Anton Yarkov

Posted on Oct 5

Fundamentals metrics for Software Engineering derived from Math Statistics

#mathematics #statistics #measurement #analytics

If you can’t measure it, you can’t improve it. – Peter Drucker

In software engineering, we all need to make data-driven decisions. Thus, we frequently need to be able to measure impact, performance, feedback, scope, etc. to be able to set measurable goals and progress on our action items.

To be able to make those educated guesses you need to collect data, then aggregate and process it to output some valuable information in digital representation.

Sounds easy but even to know what and how to collect is already a challenging task. To make sure we collect in the right way it is better to think vice-versa: start from answering how you are going to aggregate the data given.

Let's build some fundamental understanding on how we aggregate and process the data with some simple examples.

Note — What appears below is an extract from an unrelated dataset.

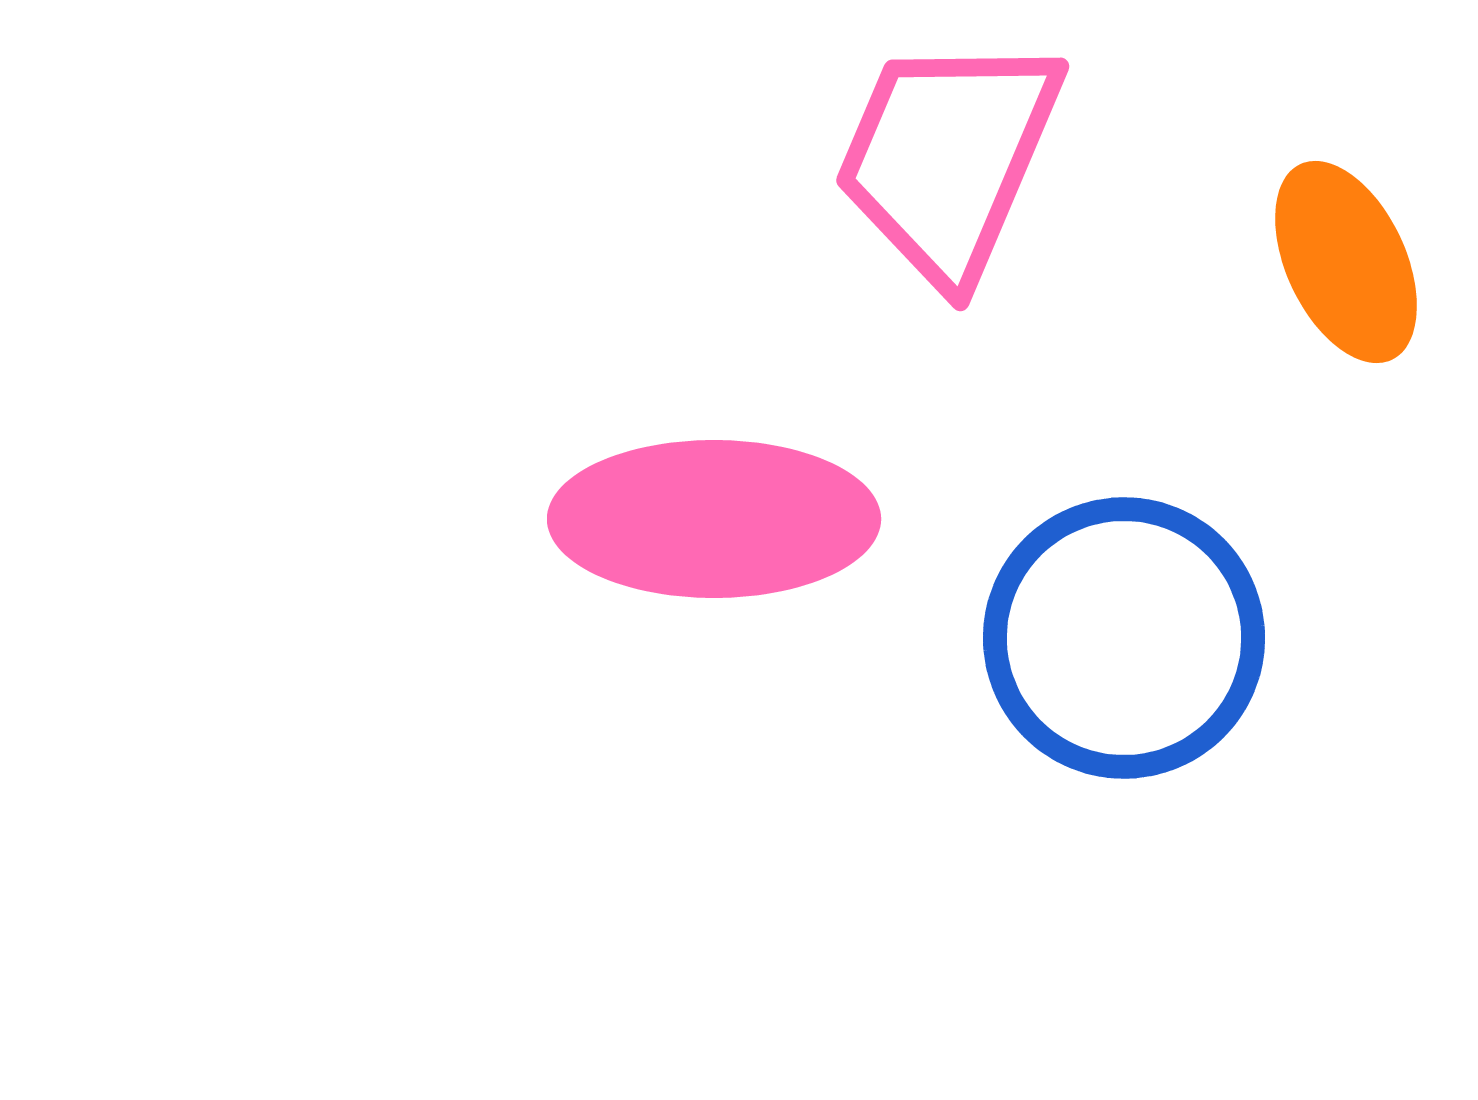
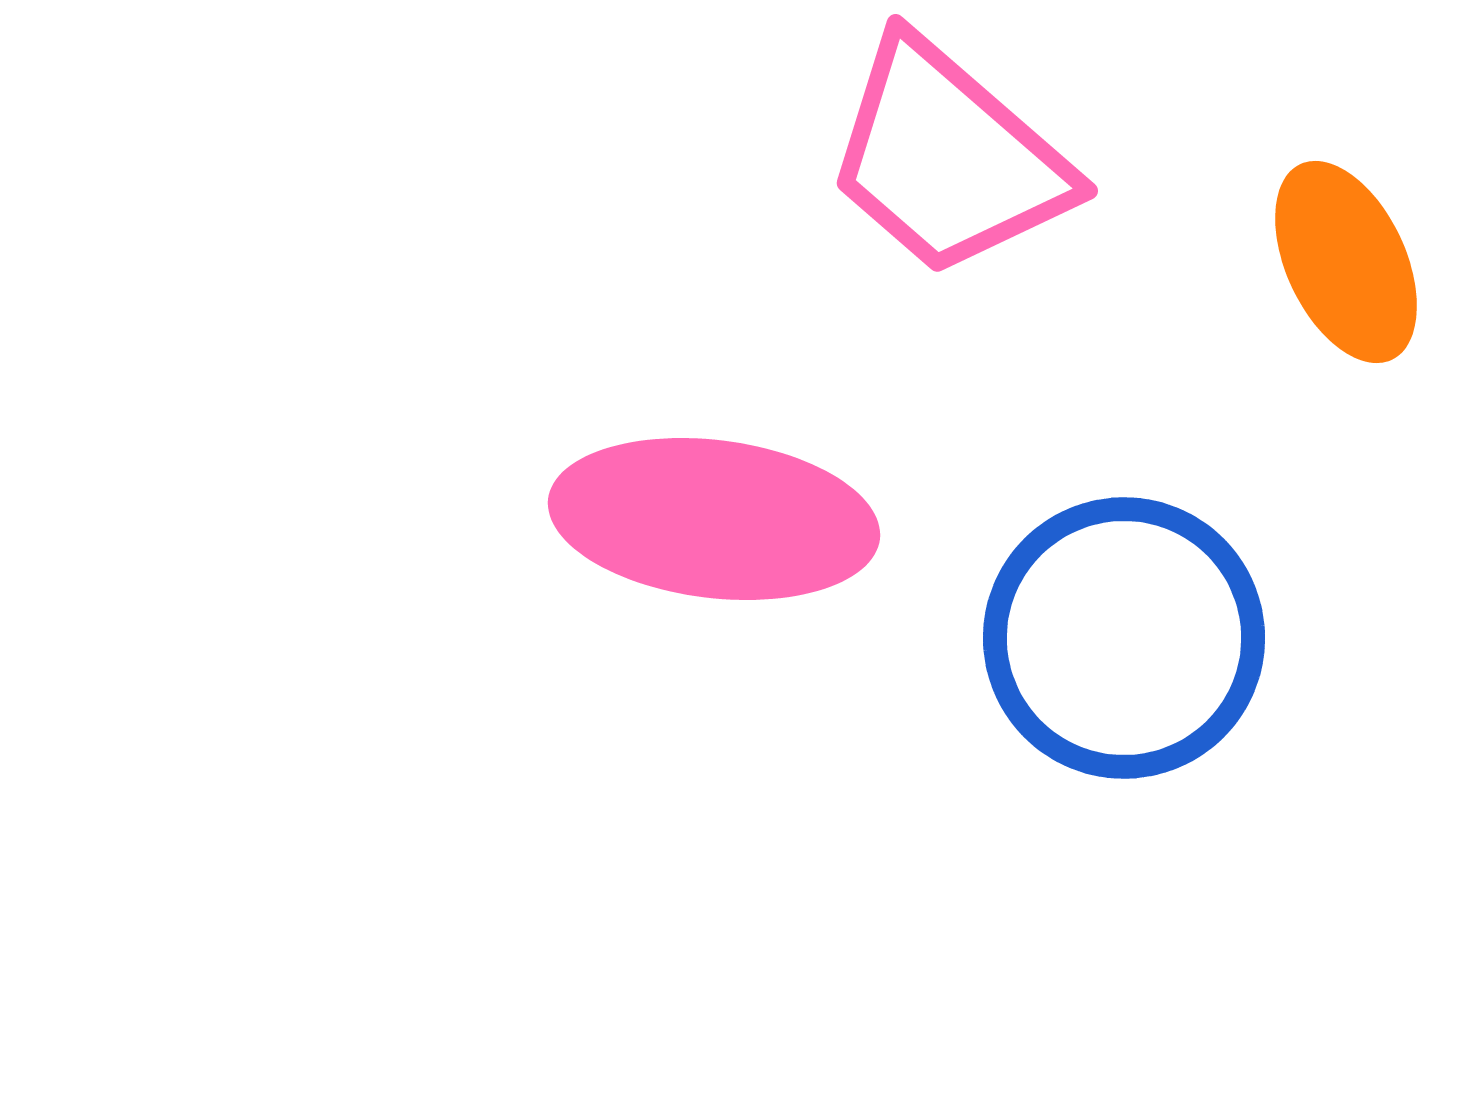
pink trapezoid: rotated 72 degrees counterclockwise
pink ellipse: rotated 7 degrees clockwise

This article combines together a number of other resources and articles that I reference in the end. Thus, it's not really an author content, but more like a compilation from other sources.

Average aka Mean

From school times we all have been given and trained with a most popular tool for aggregation called average value. As being mentioned by Konrad Kokosa in his great book "Pro .NET Memory Management", the vast majority of measurements in software performance has been made by using the average metric, which has serious disadvantages and majorly misunderstood. You need to be very careful when drawing conclusions from it.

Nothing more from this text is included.